South Jail Beach
The sun was grey, the sky was milky and grey, the sand was grey and down by the waterside it was dark grey. Where it was dry it was like powdered ash, and where it was wet it clung together with a stiff, burnt hardness. In the dunes it mingled with large pebbles and was gritty and grey. The pebbles were grey. The sand blew against things and into clothing where it remained, persistently irritating. The cabbage-like plants in the dunes were grey and beach was dirty.
There were peels and pieces of broken pottery in the sand. He saw discarded shells and fish bones and something that looked like a bone but not a fishbone. It was long, dun-coloured, and it rose into a rounded knob at the end. There were toothmarks pitted into the knob as if someone had chewed the gristle off. Considering it, he felt depressed. He left the filthy bone alone and went down to the water's edge.
He had come here to swim, but the sea was as grey as the beach. It moved against the sand with sullen slaps. There were knots of seaweed drifting. A line of it had been washed up along the beach. Bubbles clung there. The bubbles had a tough yellow, leathery look fierce and shellacked like aged mummies of themselves, as if they would last forever in spite of the wind which was tugging at them furiously.
A little way up the beach a girl was stabbing at the wet sand with a stick. Beyond her a group of people were sitting on the grey grit, eating. The ashes of their fire were tarnishing the sand with a scattered, dark blotch. They had a pot of boiled water between them and from it they were lifting open shells on the tips of their knives. Swiftly they sucked out the hot, dead bodies of the shellfish and flung the shells aside before they burnt their fingers.
He watched them from the edge of the sea. They sucked their fingers and blew on them to relieve the heat. This beach would have looked better, he thought, if there had been rocks to break up the water and give the place a sense of scale, wildness, but there were no rocks. The open air seemed stifling.

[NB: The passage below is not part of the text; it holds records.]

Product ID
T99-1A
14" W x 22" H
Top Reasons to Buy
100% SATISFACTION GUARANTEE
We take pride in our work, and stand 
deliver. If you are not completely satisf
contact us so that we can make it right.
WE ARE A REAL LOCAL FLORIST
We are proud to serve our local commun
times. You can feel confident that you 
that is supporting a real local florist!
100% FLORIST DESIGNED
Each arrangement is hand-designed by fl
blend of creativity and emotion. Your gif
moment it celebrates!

Peoples' shadows lay flat and plain on the ground. It offended his desire for natural mystery. This beach paid no attention to its visitors; it flung itself down, dull and naked, and didn't care who saw it lying there. It had no pride.
He turned his back on the sea and walked toward the houses that straggled across the hunched spines of the dunes. The houses crouched, dirty, with sagging ceilings and walls held together with anything at all: snapped struts, pots, newspaper, spoons. Puddles of sewerage stood in the sand, which refused to absorb them.